Nel Regno dei savoia addirittura le condanne a morte erano superiori alla Francia stessa, addirittura di ben 8 volte, come denunciato dal Deputato piemontese Brofferio nel 1856.
In questo modo il Regno sabaudo ebbe il sostegno internazionale per intervenire militarmente contro altri Stati molto piu’ democratici.

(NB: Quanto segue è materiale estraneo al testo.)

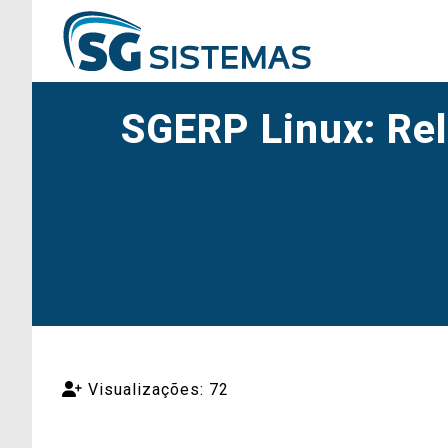
SGERP Linux: Rel
Visualizações: 72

La “liberazione a scopo umanitario” ebbe inizio con operazioni di terrorismo e provocazioni armate: da un lato il massone Joseph Marie Garibaldi’, pilotato dal Gran Oriente di Francia, che assieme ad altri mercenari ed avventurieri ebbe il compito di attaccare di sorpresa vari Stati preunitari con lo scopo di rovesciare i governi legalmente in carica, dall’altra il massone Giuseppe Mazzini, guidato dalla Gran Loggia di Londra che fu incaricato di promuovere gruppi eversivi, organizzare attentati ad obbiettivi militari e civili, assassini di personalita’ pubbliche, nonche’ attuare sommosse e tumulti nelle varie capitali da conquistare “alla causa italiana”.

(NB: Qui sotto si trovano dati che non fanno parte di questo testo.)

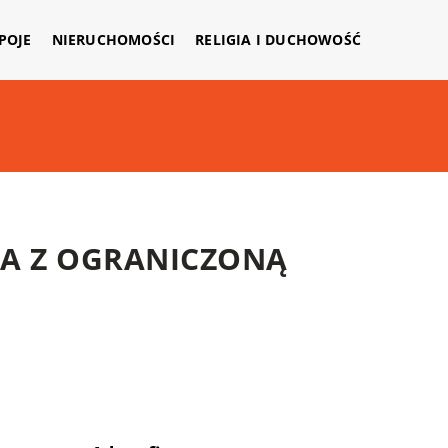
APOJE
NIERUCHOMOŚCI
RELIGIA I DUCHOWOŚĆ
A Z OGRANICZONĄ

Oltre ai famosi massoni di origine francese, Vittorio Emanele II (il nobile), Cavour (il governante), Garibaldi (il mercenario) e Mazzini (‘ideologo), merita l’attenzione anche un loro precursore, il concittadino francese Gioacchino Murat, ex albergatore divenuto rivoluzionario al seguito di Bonaparte poi marito di sua sorella, govenatore di Parigi, quindi generale e feldmaresciallo di Francia, insediato sul trono di Napoli da Napoleone.
Il Murat divenne famoso (e deriso dai suoi sudditi) per il suo “Proclama di Rimini”, l’appello con il quale, il 30 marzo 1815, dopo aver dichiarato guerra all’Austria, si rivolse agli italiani, incitandoli alla rivolta contro l’OCCUPANTE STRANIERO (lui, francese imposto con la forza!), presentandosi quindi come alfiere dell’indipendenza italiana, nel tentativo di trovare alleati nella sua disperata battaglia per conservare il trono.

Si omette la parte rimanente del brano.